7.15 Erteilung des Zuschlages

Wenn ein zulässiges Meistbot vorliegt und kein Widerspruch (§ 182 EO) erhoben wird, so ist dem Meistbietenden, dessen Anbot der Richter für zulässig befunden hat, der Zuschlag gleich im Versteigerungstermin mittels Beschlusses zu erteilen und dieser Beschluss zu verkünden. Der Beschluss ist überdies dem Verpflichteten, dem betreibenden Gläubiger und dem Meistbietenden innerhalb von acht Tagen nach dem Versteigerungstermine in schriftlicher Ausfertigung zuzustellen.

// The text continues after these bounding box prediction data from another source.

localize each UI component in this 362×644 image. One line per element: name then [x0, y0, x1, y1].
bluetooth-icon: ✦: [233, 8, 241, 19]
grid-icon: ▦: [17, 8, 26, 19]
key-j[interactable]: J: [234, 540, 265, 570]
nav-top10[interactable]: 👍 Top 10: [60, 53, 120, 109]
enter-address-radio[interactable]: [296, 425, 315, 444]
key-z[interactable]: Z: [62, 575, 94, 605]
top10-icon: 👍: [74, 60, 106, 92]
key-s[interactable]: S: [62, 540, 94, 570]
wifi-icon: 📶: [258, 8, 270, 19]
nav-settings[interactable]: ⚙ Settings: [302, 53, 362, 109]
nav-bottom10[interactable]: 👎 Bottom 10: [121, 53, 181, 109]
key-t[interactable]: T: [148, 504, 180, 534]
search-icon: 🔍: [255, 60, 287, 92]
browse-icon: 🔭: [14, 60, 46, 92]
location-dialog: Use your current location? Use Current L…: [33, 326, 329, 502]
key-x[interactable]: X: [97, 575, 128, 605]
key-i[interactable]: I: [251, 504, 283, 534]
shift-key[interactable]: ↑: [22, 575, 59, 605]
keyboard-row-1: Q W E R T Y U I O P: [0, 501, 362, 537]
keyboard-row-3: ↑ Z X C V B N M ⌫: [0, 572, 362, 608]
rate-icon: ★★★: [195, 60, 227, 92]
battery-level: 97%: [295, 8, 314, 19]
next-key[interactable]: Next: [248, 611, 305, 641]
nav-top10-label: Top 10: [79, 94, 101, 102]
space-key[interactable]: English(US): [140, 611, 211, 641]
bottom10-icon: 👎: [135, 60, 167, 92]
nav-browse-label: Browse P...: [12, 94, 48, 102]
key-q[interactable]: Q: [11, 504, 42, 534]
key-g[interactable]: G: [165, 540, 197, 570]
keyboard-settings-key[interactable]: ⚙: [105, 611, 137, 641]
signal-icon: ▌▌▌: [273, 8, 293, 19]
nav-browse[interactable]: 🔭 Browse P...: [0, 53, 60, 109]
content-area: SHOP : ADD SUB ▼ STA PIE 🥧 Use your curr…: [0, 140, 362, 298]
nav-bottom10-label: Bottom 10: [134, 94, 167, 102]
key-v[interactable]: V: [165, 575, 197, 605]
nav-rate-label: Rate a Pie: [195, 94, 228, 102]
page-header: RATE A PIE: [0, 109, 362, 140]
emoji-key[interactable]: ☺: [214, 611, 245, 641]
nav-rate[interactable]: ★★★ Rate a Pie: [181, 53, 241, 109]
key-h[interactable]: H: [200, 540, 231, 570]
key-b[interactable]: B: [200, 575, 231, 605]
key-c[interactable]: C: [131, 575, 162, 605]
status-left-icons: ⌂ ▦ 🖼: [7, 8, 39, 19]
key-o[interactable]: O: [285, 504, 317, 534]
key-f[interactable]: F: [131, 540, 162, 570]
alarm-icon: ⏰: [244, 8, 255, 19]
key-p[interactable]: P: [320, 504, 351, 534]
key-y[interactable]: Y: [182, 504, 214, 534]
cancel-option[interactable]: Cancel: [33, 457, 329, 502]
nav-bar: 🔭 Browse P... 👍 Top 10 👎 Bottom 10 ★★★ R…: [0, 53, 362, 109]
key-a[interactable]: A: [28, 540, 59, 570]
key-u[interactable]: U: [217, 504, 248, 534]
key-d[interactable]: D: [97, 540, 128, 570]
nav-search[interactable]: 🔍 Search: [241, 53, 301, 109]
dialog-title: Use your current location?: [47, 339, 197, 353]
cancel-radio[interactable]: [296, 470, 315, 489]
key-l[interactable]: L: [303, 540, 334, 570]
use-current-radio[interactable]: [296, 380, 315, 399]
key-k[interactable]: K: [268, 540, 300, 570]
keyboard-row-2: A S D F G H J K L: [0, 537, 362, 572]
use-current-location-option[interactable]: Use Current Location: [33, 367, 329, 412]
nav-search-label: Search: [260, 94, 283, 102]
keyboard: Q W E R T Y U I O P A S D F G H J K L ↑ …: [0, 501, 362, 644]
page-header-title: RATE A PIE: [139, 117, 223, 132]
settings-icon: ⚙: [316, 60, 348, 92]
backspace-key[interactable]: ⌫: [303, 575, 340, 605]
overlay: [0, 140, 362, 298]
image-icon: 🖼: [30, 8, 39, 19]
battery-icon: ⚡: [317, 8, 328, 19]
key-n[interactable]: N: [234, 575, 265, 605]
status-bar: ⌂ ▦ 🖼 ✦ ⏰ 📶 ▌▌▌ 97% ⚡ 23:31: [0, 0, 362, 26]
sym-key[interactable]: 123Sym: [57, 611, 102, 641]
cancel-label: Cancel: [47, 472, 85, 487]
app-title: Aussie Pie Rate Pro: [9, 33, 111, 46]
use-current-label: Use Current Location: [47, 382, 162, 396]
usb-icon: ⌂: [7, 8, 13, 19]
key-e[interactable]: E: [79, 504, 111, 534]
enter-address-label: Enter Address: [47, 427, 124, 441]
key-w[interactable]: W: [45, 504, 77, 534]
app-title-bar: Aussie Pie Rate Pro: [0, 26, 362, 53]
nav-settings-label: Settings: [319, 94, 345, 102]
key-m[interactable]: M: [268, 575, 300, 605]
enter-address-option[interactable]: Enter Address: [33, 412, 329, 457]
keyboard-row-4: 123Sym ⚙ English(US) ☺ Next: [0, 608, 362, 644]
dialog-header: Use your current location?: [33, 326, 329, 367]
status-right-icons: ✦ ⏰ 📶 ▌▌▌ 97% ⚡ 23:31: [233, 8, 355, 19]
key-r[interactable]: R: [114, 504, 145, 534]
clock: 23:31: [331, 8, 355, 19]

Unterliegt die Übertragung des Eigentums landesgesetzlichen Grundverkehrsgesetzen, so ist der Zuschlag unter Vorbehalt zu erteilen und bei Vorliegen der von dem jeweiligen Grundverkehrsgesetz festgelegten Voraussetzung für rechtswirksam zu erklären. Die Erteilung des Zuschlags ist innerhalb von acht Tagen nach dem Versteigerungstermin öffentlich bekannt zu machen und im Grundbuch anzumerken. In der Bekanntmachung der Zuschlagserteilung ist die Höhe des erzielten Meistbots anzugeben (§ 183 EO).